PyAirbyte brings the power of Airbyte to every Python developer
How does PyAirbyte work?
Installation via PyPi
- PyAirbyte is installed using pip, making it accessible to anyone with a setup that supports Python >=3.9.
Data ingestion with one Python statement
- PyAirbyte offers straightforward source connector configuration, with flexible data stream management and versatile caching options.
- Extract data from hundreds of sources and load it to a variety of SQL caches, like DuckDB, Postgres, Snowflake and BigQuery.
Interoperability with SQL, Python libraries and AI frameworks
- PyAirbyte cached data is compatible with various Python libraries, like Pandas and SQL-based tools, as well as popular AI frameworks like LangChain and LlamaIndex, to facilitate building LLM powered applications.
Compatibility with Airbyte Cloud and Open Source jobs
- PyAirbyte lets you run existing jobs in Airbyte Cloud & OSS, providing convenient access to synchronized datasets.
- Deploy your PyAirbyte connections as Airbyte cloud or OSS jobs for seamless integration.
Say goodbye to
custom ETL scripting
Leverage the Ubiquity of Python
Decrease Time to Value by Enabling Fast Prototyping
Reduce the Need for Custom ETL Development
Facilitate AI Use Cases
Enable Data Engineering Best Practices
Build to scale with your business
Frequently asked questions
Does PyAirbyte replace Airbyte?
No, PyAirbyte complements Airbyte by offering additional capabilities for Python environments. You can start prototyping with PyAirbyte and then transition to another Airbyte offering as your needs evolve or scale.
What is the PyAirbyte cache? Is it an Airbyte destination?
Yes, you can think of the PyAirbyte cache as a built-in destination implementation. We avoid the term “destination” to avoid confusion with our certified destinations.
Can I develop traditional ETL pipelines with PyAirbyte?
Yes, PyAirbyte supports traditional ETL pipeline development. Simply select a cache type that matches your data destination.
Can PyAirbyte import a source connector from a local directory that has python project files?
Yes, PyAirbyte can use any local install that has a CLI, and will automatically find connectors by name if they are on PATH.
Can I move millions of rows or TB of data using PyAirbyte?
PyAirbyte should be able to efficiently handle large data volumes by writing to disk first and compressing data. The native database provider implementations ensure fast and memory-efficient processing.
What are some potential use cases of PyAirbyte?
PyAirbyte is ideal for data experimentation and discovery outside traditional data-warehousing, and for testing data flows before production deployment.
How does PyAirbyte handle non-breaking schema changes?
We check for schema compatibility and plan to soon add support for handling additional columns added upstream.
Are you planning to add support for more cache types or allow custom cache implementations?
We're open to contributions! And if there's significant user demand, we may add the feature ourselves.
Can I use PyAirbyte to develop or test when developing Airbyte sources?
Absolutely. PyAirbyte is a useful tool for development and testing of Python-based sources.
Can I run my existing Airbyte Cloud or Open Source jobs from PyAirbyte?
Yes, PyAirbyte provides full interoperability with Airbyte Cloud and OSS. You can trigger existing hosted jobs and access resulting synced datasets. You can also deploy new jobs to Airbyte Cloud and OSS via PyAirbyte. Refer to documentation for usage.
Is PyAirbyte compatible with data orchestration frameworks like Airflow, Dagster, and Snowpark?

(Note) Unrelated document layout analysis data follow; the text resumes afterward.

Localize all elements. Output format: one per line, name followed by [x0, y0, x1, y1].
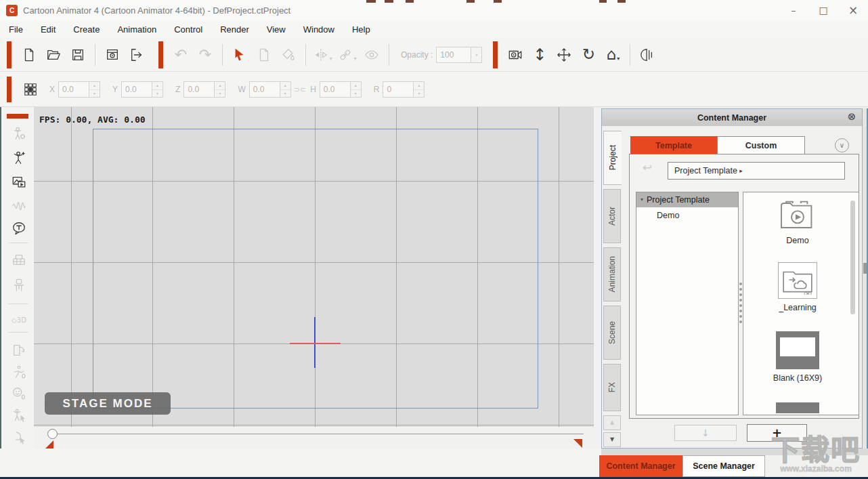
wh-link-icon[interactable]: ⊃⊂	[294, 86, 306, 93]
tree-caret-icon[interactable]: ▾	[641, 197, 643, 203]
snap-grid-button[interactable]	[18, 77, 43, 102]
tree-item-demo[interactable]: Demo	[636, 207, 738, 224]
tab-custom[interactable]: Custom	[717, 136, 805, 154]
h-field[interactable]: 0.0▲▼	[320, 81, 362, 98]
save-project-button[interactable]	[66, 43, 90, 67]
library-item-partial[interactable]	[776, 402, 819, 413]
doll-figure-icon[interactable]	[10, 276, 28, 294]
select-tool-button[interactable]	[227, 43, 252, 67]
menu-create[interactable]: Create	[64, 22, 108, 37]
maximize-button[interactable]: □	[808, 0, 838, 20]
breadcrumb-back-icon[interactable]: ↩	[643, 162, 652, 173]
splitter-handle[interactable]	[739, 283, 742, 323]
library-item-demo[interactable]: Demo	[743, 199, 852, 245]
color-fill-button[interactable]	[276, 43, 301, 67]
timeline-end-marker[interactable]	[573, 439, 582, 448]
home-view-button[interactable]: ⌂▾	[601, 43, 625, 67]
content-manager-tab[interactable]: Content Manager	[599, 455, 682, 477]
audio-icon[interactable]	[10, 196, 28, 214]
download-button[interactable]: ↓	[674, 425, 737, 441]
side-tab-fx[interactable]: FX	[603, 364, 621, 411]
sprite-flip-icon[interactable]	[10, 341, 28, 359]
panel-close-icon[interactable]: ⊗	[847, 112, 856, 122]
body-key-icon[interactable]	[10, 407, 28, 424]
side-tab-animation[interactable]: Animation	[603, 247, 621, 301]
link-button[interactable]: ▾	[335, 43, 360, 67]
folder-tree: ▾ Project Template Demo	[636, 192, 739, 415]
panel-collapse-icon[interactable]: ∨	[835, 138, 849, 152]
preview-button[interactable]	[100, 43, 125, 67]
watermark-artifact	[617, 0, 626, 3]
menu-control[interactable]: Control	[165, 22, 211, 37]
curtain-button[interactable]	[635, 43, 659, 67]
library-item-blank-169[interactable]: Blank (16X9)	[743, 331, 852, 383]
toolbar-separator	[305, 44, 306, 66]
side-tab-scroll-down[interactable]: ▼	[603, 432, 621, 447]
text-bubble-icon[interactable]	[10, 220, 28, 237]
rotate-tool-button[interactable]: ↻	[576, 43, 601, 67]
panel-shadow	[601, 449, 868, 455]
window-controls: – □ ×	[779, 0, 868, 20]
menu-render[interactable]: Render	[211, 22, 258, 37]
side-tab-scroll-up[interactable]: ▲	[603, 415, 621, 430]
side-tab-project[interactable]: Project	[603, 131, 622, 185]
w-field[interactable]: 0.0▲▼	[249, 81, 291, 98]
visibility-button[interactable]	[360, 43, 384, 67]
side-tab-actor[interactable]: Actor	[603, 189, 621, 243]
y-label: Y	[112, 85, 118, 94]
props-icon[interactable]	[10, 251, 28, 268]
scene-manager-tab[interactable]: Scene Manager	[682, 455, 765, 477]
tree-item-project-template[interactable]: ▾ Project Template	[636, 192, 738, 207]
menu-window[interactable]: Window	[295, 22, 343, 37]
window-right-edge	[863, 108, 868, 449]
timeline-handle[interactable]	[47, 429, 58, 439]
r-field[interactable]: 0▲▼	[383, 81, 425, 98]
sidebar-separator	[8, 304, 28, 304]
3d-motion-icon[interactable]: ◇3D	[10, 312, 28, 329]
z-field[interactable]: 0.0▲▼	[183, 81, 225, 98]
breadcrumb[interactable]: Project Template ▸	[668, 162, 845, 180]
add-content-button[interactable]: +	[747, 424, 807, 442]
x-label: X	[49, 85, 55, 94]
flip-button[interactable]: ▾	[311, 43, 335, 67]
move-tool-button[interactable]	[552, 43, 576, 67]
right-edge-thumb[interactable]	[863, 263, 867, 274]
minimize-button[interactable]: –	[779, 0, 808, 20]
folder-play-icon	[778, 199, 817, 232]
stage-border	[93, 129, 538, 409]
side-tab-scene[interactable]: Scene	[603, 306, 621, 360]
open-project-button[interactable]	[41, 43, 66, 67]
export-button[interactable]	[125, 43, 149, 67]
actor-setup-icon[interactable]	[10, 125, 28, 142]
tab-template[interactable]: Template	[630, 136, 717, 154]
menu-animation[interactable]: Animation	[108, 22, 165, 37]
face-puppet-icon[interactable]	[10, 385, 28, 402]
cartoon-animator-window: { "titlebar": {"title": "Cartoon Animato…	[0, 0, 868, 479]
timeline-track[interactable]	[49, 434, 584, 434]
h-label: H	[310, 85, 316, 94]
close-button[interactable]: ×	[838, 0, 868, 20]
menu-edit[interactable]: Edit	[32, 22, 64, 37]
library-item-learning[interactable]: _Learning	[743, 262, 852, 312]
media-library-icon[interactable]	[10, 173, 28, 191]
panel-header[interactable]: Content Manager ⊗	[602, 109, 862, 126]
new-project-button[interactable]	[17, 43, 41, 67]
create-actor-icon[interactable]	[10, 149, 28, 167]
motion-puppet-icon[interactable]	[10, 363, 28, 381]
collect-clip-button[interactable]	[252, 43, 276, 67]
y-field[interactable]: 0.0▲▼	[121, 81, 163, 98]
stage-canvas[interactable]: FPS: 0.00, AVG: 0.00 STAGE MODE	[34, 107, 594, 427]
undo-button[interactable]: ↶	[169, 43, 193, 67]
menu-view[interactable]: View	[258, 22, 295, 37]
x-field[interactable]: 0.0▲▼	[58, 81, 100, 98]
menu-help[interactable]: Help	[343, 22, 379, 37]
fps-readout: FPS: 0.00, AVG: 0.00	[39, 114, 146, 125]
pan-vertical-button[interactable]: ↕	[527, 43, 552, 67]
toolbar-accent-bar	[7, 41, 12, 68]
face-key-icon[interactable]	[10, 428, 28, 446]
camera-view-button[interactable]	[503, 43, 527, 67]
toolbar-separator	[222, 44, 223, 66]
redo-button[interactable]: ↷	[193, 43, 217, 67]
menu-file[interactable]: File	[0, 22, 32, 37]
opacity-field[interactable]: 100 ▼	[436, 47, 482, 63]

Yes, PyAirbyte is designed to work with various data orchestration frameworks.
Where does PyAirbyte store the state for incremental processing?
PyAirbyte stores the state in the _airbyte_state table, alongside the data, in databases like DuckDB, Postgres, Snowflake, BigQuery, or MotherDuck.
Is it possible to change the normalization step of a destination with PyAirbyte?
While direct modifications to property names aren't available, you can use the get_records() method to retrieve data as a Python dictionary and store it as desired.